Non-standard formatting tags will not cause the index to fail, but what will usually happen is that all data up to the point of the special character is indexed. Everything after that special character is not indexed. So, if the term being searched on happens to be after that special character that specific document will not list in the hitlist.
Determining this can be complex and if you feel you are running across such a scenario then the first thing to try is to send the document in question to the workflow, edit the document and then click on Source button so you can see what the special character is wrapped in. If you see MSO anywhere then this is part of the problem with this document.
C. Knowledge Documents with LOTS of data or massive tables (This applies only to systems using Verity K2 Search Engine)
Documents, incidents and interactions will fail when there is more than 32k of data contained within a single field. In most cases the index will fail with a Signal 11 or flat out kill the client. This problem DOES NOT occur beginning with Service Manager 7.11 because the KMAdmin script has been updated to take into account larger data.
D. File locking bug (This applies only to systems using Verity K2 Search Engine)
There is an issue with KMUpdate locking the file to be indexed in versions 6.2.1 through 6.2.5 and 7.0.1 and 7.0.2. When KMUpdate wakes up to index the kmknowledgebaseupdate records for a specific file it must lock that file.

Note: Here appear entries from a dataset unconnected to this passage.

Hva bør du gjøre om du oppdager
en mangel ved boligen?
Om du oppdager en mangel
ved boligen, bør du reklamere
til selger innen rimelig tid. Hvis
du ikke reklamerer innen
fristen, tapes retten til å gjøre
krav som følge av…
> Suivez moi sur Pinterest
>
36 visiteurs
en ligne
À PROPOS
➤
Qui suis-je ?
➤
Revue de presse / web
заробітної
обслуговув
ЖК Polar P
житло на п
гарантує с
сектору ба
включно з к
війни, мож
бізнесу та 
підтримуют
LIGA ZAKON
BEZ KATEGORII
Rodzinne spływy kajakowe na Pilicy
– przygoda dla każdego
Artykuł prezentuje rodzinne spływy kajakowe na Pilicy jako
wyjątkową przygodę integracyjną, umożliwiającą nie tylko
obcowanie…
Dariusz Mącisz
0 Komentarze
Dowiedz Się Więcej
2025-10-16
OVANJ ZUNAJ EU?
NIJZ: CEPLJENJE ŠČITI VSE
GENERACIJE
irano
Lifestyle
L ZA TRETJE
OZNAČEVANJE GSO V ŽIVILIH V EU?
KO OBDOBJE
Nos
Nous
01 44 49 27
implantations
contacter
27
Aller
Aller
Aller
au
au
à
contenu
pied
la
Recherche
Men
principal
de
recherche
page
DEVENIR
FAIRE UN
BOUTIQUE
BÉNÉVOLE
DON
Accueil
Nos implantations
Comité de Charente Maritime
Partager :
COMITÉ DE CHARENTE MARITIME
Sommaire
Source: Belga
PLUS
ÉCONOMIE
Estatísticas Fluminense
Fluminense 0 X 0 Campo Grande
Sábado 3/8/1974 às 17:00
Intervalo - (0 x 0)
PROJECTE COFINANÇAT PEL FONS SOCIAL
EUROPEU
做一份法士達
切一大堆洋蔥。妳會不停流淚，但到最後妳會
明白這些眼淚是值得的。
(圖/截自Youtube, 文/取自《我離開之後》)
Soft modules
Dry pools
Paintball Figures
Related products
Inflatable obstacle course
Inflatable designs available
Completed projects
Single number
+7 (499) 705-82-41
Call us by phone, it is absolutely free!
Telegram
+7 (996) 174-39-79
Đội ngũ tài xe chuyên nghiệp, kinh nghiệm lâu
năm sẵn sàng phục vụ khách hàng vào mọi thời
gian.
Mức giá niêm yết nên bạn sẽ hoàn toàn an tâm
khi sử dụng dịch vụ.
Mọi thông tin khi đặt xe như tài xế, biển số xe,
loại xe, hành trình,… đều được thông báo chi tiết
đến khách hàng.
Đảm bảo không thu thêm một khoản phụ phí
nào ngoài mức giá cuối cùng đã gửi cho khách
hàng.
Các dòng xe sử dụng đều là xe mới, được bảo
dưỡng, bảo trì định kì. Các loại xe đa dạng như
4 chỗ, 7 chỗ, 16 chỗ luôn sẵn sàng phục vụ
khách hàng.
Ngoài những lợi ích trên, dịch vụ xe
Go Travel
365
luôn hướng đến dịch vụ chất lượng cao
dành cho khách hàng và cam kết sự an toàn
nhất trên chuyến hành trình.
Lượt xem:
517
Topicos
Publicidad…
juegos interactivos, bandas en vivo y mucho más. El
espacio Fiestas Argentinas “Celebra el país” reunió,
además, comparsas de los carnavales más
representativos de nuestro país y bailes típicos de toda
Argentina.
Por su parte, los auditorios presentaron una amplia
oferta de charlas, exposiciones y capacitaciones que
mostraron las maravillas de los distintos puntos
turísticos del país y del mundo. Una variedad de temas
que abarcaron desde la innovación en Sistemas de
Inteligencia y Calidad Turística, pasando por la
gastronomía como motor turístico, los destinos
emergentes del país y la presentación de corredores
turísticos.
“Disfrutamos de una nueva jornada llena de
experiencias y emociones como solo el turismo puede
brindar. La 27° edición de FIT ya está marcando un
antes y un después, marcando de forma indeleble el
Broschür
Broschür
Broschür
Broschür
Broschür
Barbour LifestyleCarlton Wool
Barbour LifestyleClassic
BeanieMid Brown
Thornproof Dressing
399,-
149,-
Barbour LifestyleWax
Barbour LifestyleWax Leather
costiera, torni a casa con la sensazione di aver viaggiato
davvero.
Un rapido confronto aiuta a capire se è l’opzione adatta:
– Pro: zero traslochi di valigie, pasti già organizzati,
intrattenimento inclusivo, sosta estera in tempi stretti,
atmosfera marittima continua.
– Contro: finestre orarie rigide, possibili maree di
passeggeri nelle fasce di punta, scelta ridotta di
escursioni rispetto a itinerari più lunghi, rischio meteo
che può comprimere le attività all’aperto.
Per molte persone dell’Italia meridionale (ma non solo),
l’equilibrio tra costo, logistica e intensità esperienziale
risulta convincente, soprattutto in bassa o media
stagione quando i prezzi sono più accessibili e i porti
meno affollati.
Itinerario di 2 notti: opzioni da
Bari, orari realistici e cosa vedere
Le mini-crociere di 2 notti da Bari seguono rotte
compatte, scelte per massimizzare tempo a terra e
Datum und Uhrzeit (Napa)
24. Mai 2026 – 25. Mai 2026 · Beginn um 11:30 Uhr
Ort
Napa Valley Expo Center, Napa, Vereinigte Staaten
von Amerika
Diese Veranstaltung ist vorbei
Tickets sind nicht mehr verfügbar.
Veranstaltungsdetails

If an admin is reviewing that specific library via Manage Knowledgebases at the same time KMUpdate SHOULD NOT index that Library, but it does and thus will never close the index.
What should happen is that if KMUpdate is running the KMAdmin should not be able to perform any function on that library and vice-a-versa. This is resolved with ServiceCenter 6.2.6+ with the 6.2.6 KMUnloads and in Service Manage 7.10+.
Once this problem is experienced the only method of clearing the problem is to stop and restart both the search engine and the ServiceCenter server application.
Overall most everything will index without issue. As mentioned above many index issues need to be examined on a case-by-case basis.